Hamilton’s bankruptcy reorganization, of course, had some fundamental differences with what we require today. While he was dealing with overwhelming debt from the war, we are dealing with trillions in speculation—which can and must be ruled invalid altogether. But like him, we are compelled to look beyond the question of “money” per se, and judge the financial conduct of the Federal government from the standpoint of the physical economy. Where “money” considerations conflict with the General Welfare, they must take a back seat—with full knowledge that the extension of credit for productive investment will ultimately put the nation’s fiscal, as well as physical, house in order.

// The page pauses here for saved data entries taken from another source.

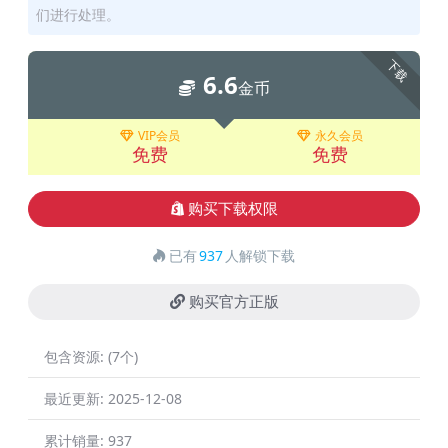
们进行处理。
下载
6.6
金币
VIP会员
永久会员
免费
免费
购买下载权限
已有
937
人解锁下载
购买官方正版
包含资源:
(7个)
最近更新:
2025-12-08
累计销量:
937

It is in light of that principle, that we face the urgent necessity of re-instating FDR’s Glass-Steagall legislation, which separated the speculators from the commercial bankers who tied their pursuit of profits to improving the welfare of their communities. Hamilton may not have had such a law, but the Constitution itself, in Article 1, Section 8, mandates that Congress regulate the creation and value of currency—and that in line with the General Welfare—which should rule out imposing casino debts on our nation. Note also that Hamilton spent his every day as Treasury Secretary fighting the speculators—including Aaron Burr, their representative at the Bank of Manhattan, a bank founded on fraud, and expanding on it. Hamilton paid for that opposition with his life.
In principle, we must also apply the example of Hamilton’s National Bank. This is particularly apt in the case of the extreme indebtedness that we, as a nation, have incurred with nations such as China and Japan, all of which is verging on explosion, under the current hyper-inflationary policy of Federal Reserve chairman Ben Bernanke, the Bank of England, et al. That legitimate debt can be turned into credit, which will enhance the productivity of nations, and, under a renewed fixed-exchange-rate regime, create a stable environment in which technological progress can take off once again.
It’s time to put the monetarists in their place. Those who invoke “Constitutional principle” in support of dismantling the Federal government, are actually spitting on the principles of that founding document.
It is the concept of the General Welfare which Hamilton, Franklin, and their allies espoused, and put in the Constitution, that must rule our economic policy, and that means using government power to enhance the productive powers of labor. Now is the time for all patriots to rally to that cause.